Target is based in Minnesota, but the Minnesota Plastic Card Security Act, which specifically allows banks that issue payment cards to sue breaching merchants, also covers any company that does business in that state, according to Karl Belgum, an attorney with Nixon Peabody LLP.
The decision does not involve a financial penalty against Target, but it does allow the case to move forward to the next step.
Now, financial institutions that say they have spent billions of dollars issuing replacement cards can now proceed with a negligence class action lawsuit against Target.

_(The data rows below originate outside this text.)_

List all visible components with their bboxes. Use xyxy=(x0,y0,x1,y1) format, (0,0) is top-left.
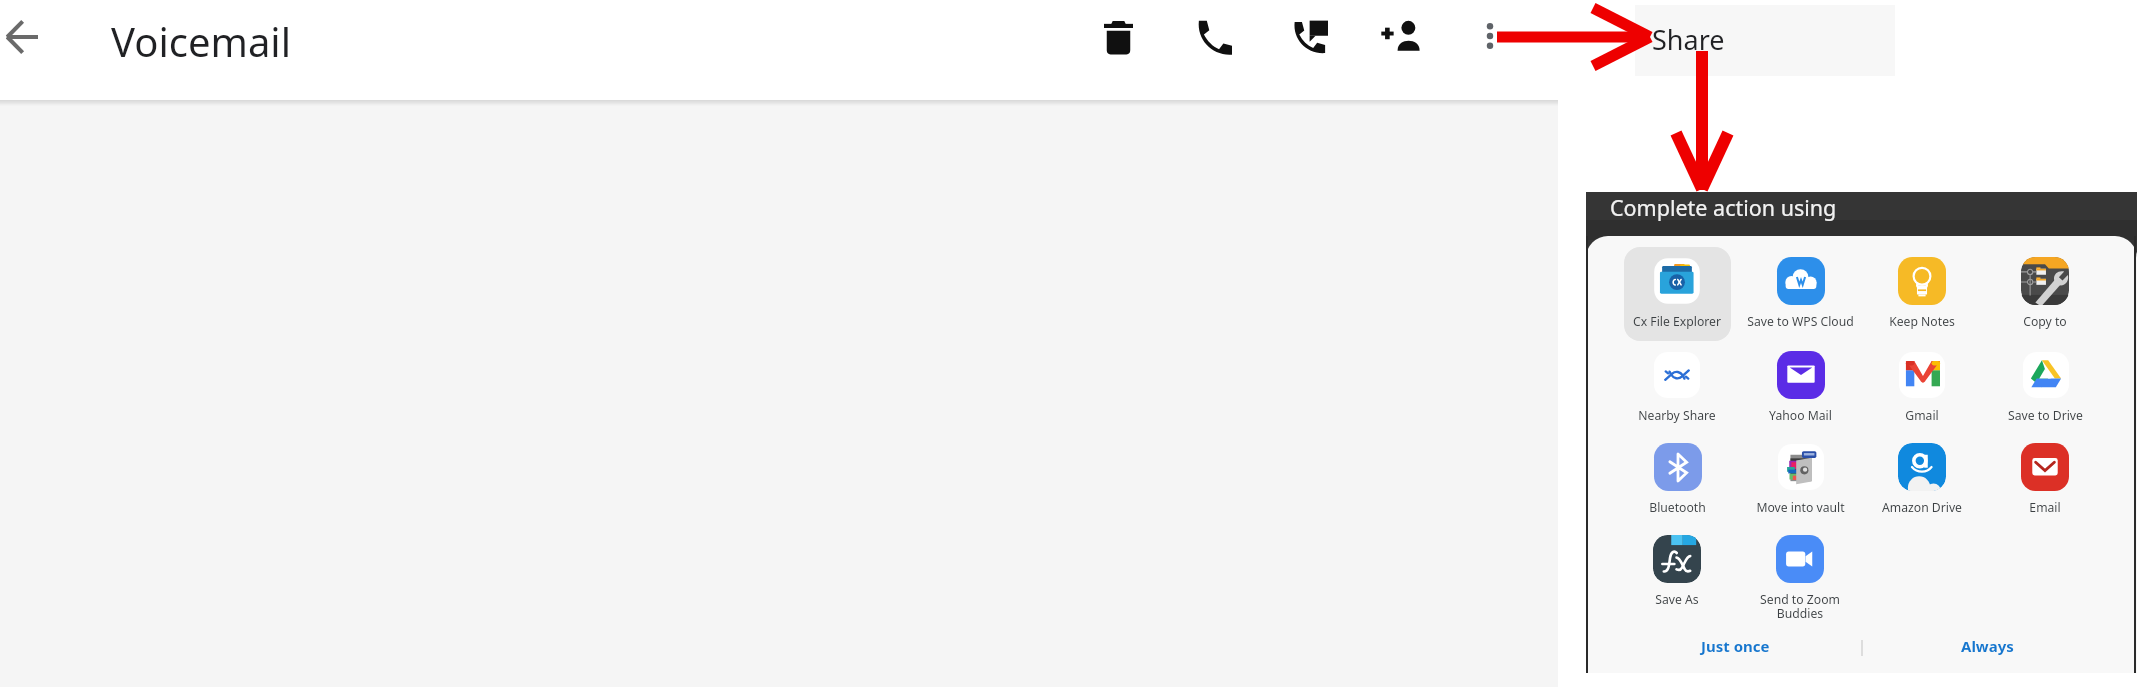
staticText: Share xyxy=(1652,21,1725,58)
button[interactable]: Send to Zoom Buddies xyxy=(1745,535,1855,627)
staticText: Amazon Drive xyxy=(1882,499,1962,516)
button[interactable]: Back xyxy=(0,9,44,65)
button[interactable]: Amazon Drive xyxy=(1867,443,1977,535)
button[interactable]: Copy to xyxy=(1990,257,2100,349)
staticText: Email xyxy=(2029,499,2061,516)
button[interactable]: Add contact xyxy=(1370,6,1434,66)
staticText: Send to Zoom Buddies xyxy=(1760,591,1840,621)
button[interactable]: Just once xyxy=(1610,620,1860,671)
button[interactable]: More options xyxy=(1464,8,1516,64)
button[interactable]: Keep Notes xyxy=(1867,257,1977,349)
staticText: Always xyxy=(1961,636,2014,656)
staticText: Save to Drive xyxy=(2008,407,2083,424)
staticText: Save As xyxy=(1655,591,1699,608)
staticText: Just once xyxy=(1701,636,1770,656)
staticText: Voicemail xyxy=(111,14,291,68)
staticText: Keep Notes xyxy=(1889,313,1955,330)
button[interactable]: Yahoo Mail xyxy=(1745,351,1855,443)
button[interactable]: Cx File Explorer xyxy=(1622,257,1732,349)
staticText: Save to WPS Cloud xyxy=(1747,313,1854,330)
button[interactable]: Bluetooth xyxy=(1622,443,1732,535)
staticText: Bluetooth xyxy=(1649,499,1706,516)
button[interactable]: Gmail xyxy=(1867,351,1977,443)
button[interactable]: Save to WPS Cloud xyxy=(1745,257,1855,349)
button[interactable]: Delete xyxy=(1086,7,1150,67)
button[interactable]: Move into vault xyxy=(1745,443,1855,535)
button[interactable]: Always xyxy=(1862,620,2112,671)
button[interactable]: Call and message xyxy=(1278,7,1342,67)
staticText: Nearby Share xyxy=(1638,407,1716,424)
staticText: Cx File Explorer xyxy=(1633,313,1721,330)
staticText: Gmail xyxy=(1905,407,1939,424)
button[interactable]: Call xyxy=(1182,7,1246,67)
staticText: Copy to xyxy=(2023,313,2067,330)
staticText: Yahoo Mail xyxy=(1769,407,1832,424)
button[interactable]: Email xyxy=(1990,443,2100,535)
button[interactable]: Share xyxy=(1635,5,1895,76)
button[interactable]: Save to Drive xyxy=(1990,351,2100,443)
button[interactable]: Save As xyxy=(1622,535,1732,627)
staticText: Move into vault xyxy=(1756,499,1845,516)
staticText: Complete action using xyxy=(1610,193,1837,222)
button[interactable]: Nearby Share xyxy=(1622,351,1732,443)
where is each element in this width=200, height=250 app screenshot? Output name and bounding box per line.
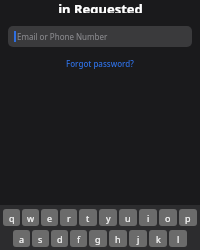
button[interactable]: Forgot password? <box>62 56 138 71</box>
button[interactable]: g <box>89 230 107 247</box>
staticText: i <box>147 212 150 224</box>
staticText: in Requested <box>58 0 143 13</box>
staticText: r <box>67 212 71 224</box>
button[interactable]: l <box>169 230 187 247</box>
button[interactable]: d <box>51 230 68 247</box>
button[interactable]: o <box>159 209 177 226</box>
button[interactable]: q <box>3 209 20 226</box>
button[interactable]: f <box>70 230 87 247</box>
button[interactable]: j <box>129 230 147 247</box>
staticText: e <box>47 212 53 224</box>
staticText: p <box>185 212 191 224</box>
button[interactable]: w <box>22 209 39 226</box>
button[interactable]: y <box>99 209 117 226</box>
staticText: h <box>115 233 121 245</box>
staticText: s <box>38 233 43 245</box>
staticText: j <box>137 233 140 245</box>
staticText: t <box>86 212 90 224</box>
button[interactable]: h <box>109 230 127 247</box>
button[interactable]: i <box>139 209 157 226</box>
button[interactable]: Email or Phone Number input <box>8 26 192 47</box>
staticText: Forgot password? <box>66 58 134 69</box>
button[interactable]: p <box>179 209 197 226</box>
button[interactable]: u <box>119 209 137 226</box>
staticText: o <box>165 212 171 224</box>
staticText: a <box>19 233 25 245</box>
staticText: Email or Phone Number <box>17 31 108 42</box>
staticText: g <box>95 233 101 245</box>
staticText: w <box>27 212 35 224</box>
staticText: k <box>156 233 161 245</box>
staticText: u <box>125 212 131 224</box>
staticText: l <box>177 233 180 245</box>
button[interactable]: e <box>41 209 58 226</box>
staticText: d <box>57 233 63 245</box>
button[interactable]: s <box>32 230 49 247</box>
button[interactable]: r <box>60 209 77 226</box>
button[interactable]: t <box>79 209 97 226</box>
staticText: q <box>9 212 15 224</box>
button[interactable]: a <box>13 230 30 247</box>
staticText: y <box>106 212 111 224</box>
staticText: f <box>77 233 81 245</box>
button[interactable]: k <box>149 230 167 247</box>
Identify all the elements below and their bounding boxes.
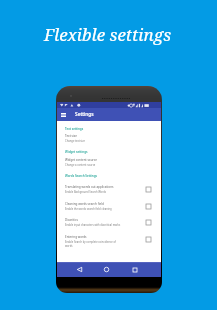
staticText: Enable input characters with diacritical…	[65, 223, 155, 227]
button[interactable]: Text size	[57, 134, 161, 139]
staticText: Cleaning words search field	[65, 202, 104, 206]
staticText: Change text size	[65, 139, 85, 143]
staticText: Entering words	[65, 235, 87, 239]
button[interactable]: Open navigation menu	[57, 108, 70, 121]
staticText: Widget settings	[65, 150, 88, 154]
button[interactable]: Recent apps	[126, 262, 144, 277]
staticText: Diacritics	[65, 218, 78, 222]
staticText: Text size	[65, 134, 77, 138]
staticText: Enable Background Search Words	[65, 190, 155, 194]
staticText: Settings	[75, 111, 94, 118]
staticText: Translating words out applications	[65, 185, 114, 189]
button[interactable]: Diacritics	[57, 218, 161, 234]
button[interactable]: Cleaning words search field	[57, 202, 161, 218]
staticText: Enable the words search field cleaning	[65, 207, 155, 211]
staticText: Enable Search by complete coincidence of…	[65, 240, 120, 248]
staticText: Words Search Settings	[65, 174, 98, 178]
button[interactable]: Widget content source	[57, 158, 161, 163]
staticText: Text settings	[65, 127, 84, 131]
button[interactable]: Entering words	[57, 235, 161, 251]
button[interactable]: Back	[70, 262, 88, 277]
staticText: Change a content source	[65, 163, 96, 167]
staticText: Flexible settings	[44, 23, 172, 46]
staticText: Widget content source	[65, 158, 97, 162]
button[interactable]: Translating words out applications	[57, 185, 161, 201]
button[interactable]: Home	[97, 262, 115, 277]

"Although the third-party hackers' activities caused harm, Target played a key role in allowing the harm to occur," Judge Paul Magnuson said in his ruling. "Indeed, Plaintiffs' allegation that Target purposely disabled one of the security features that would have prevented the harm is itself sufficient to plead a direct negligence case."
The judge also agreed with the banks' argument that Target failed "to heed the warning signs as the hackers' attack began."
Too many alerts, too little time
The problem, according to Brian Foster, CTO at Atlanta-based security firm Damballa, Inc., is that companies can't possibly respond to every single security alert they get.
In Target's case, for example, the company failed to heed warnings from its FireEye prevntion system and for disabling the automatic blocking feature.
But how many companies would immediately disconnect devices from their network based on an alert? he asked.
"Most are false positives," Foster said.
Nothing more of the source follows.